Toronto, Ontario – While traditional gasoline-powered vehicles still account for the vast majority of sales, alternative fuels are gaining acceptance in Canada, according to J.D. Power and Associates.

Retail sales of light-duty vehicles equipped to run on alternative fuel sources such as diesel, ethanol and gasoline-electric grew from 2009 to 2010, although traditional gasoline-powered cars and light trucks still accounted for more than eight out of every ten new-vehicle sales last year.

Diesel penetration increased by 0.3 per cent in 2010, as Audi, BMW, Mercedes-Benz and Volkswagen increased their portfolios of diesel models, and Ford, GM and Ram continued to offer diesel versions of their full-size pickup trucks.

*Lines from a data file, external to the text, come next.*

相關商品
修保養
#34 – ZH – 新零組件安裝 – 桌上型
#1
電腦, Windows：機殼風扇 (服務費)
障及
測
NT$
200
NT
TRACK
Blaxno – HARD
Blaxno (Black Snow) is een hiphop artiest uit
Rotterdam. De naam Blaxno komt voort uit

In contrast, deliveries of hybrid models fell to 1.0 per cent of the market, a drop of nearly one-half percentage point in comparison to 2009. The retail turn rate for hybrids – the number of days a vehicle sits on a dealer’s lot before selling – increased to 120 days, which J.D. Power attributed to consumers not being able to justify the price or value equation in the face of stabilized gasoline prices.

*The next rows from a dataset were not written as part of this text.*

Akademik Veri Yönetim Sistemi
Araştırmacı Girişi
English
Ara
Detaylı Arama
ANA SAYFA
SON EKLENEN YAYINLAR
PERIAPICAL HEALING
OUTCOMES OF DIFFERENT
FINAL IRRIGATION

The increase in deliveries of flexible fuel vehicles increased almost twofold to 13.2 per cent of the market last year, led by the Dodge Grand Caravan, Ford F-150, Chevrolet Silverado 1500, Ford Escape and GMC Sierra 1500. Among individual major metro markets, flexible fuel penetration in Toronto exceeded all other markets, rising to 20.6 per cent in 2010 versus 12.1 per cent in 2009.

Hybrid penetration was highest in Vancouver at 1.9 per cent, almost double the national average and considerably higher than Toronto’s 1.1 per cent.

Diesel-powered vehicles accounted for 6.7 per cent of all new-vehicle sales in the Calgary/Edmonton market, an increase of 0.8 percentage points from the prior year.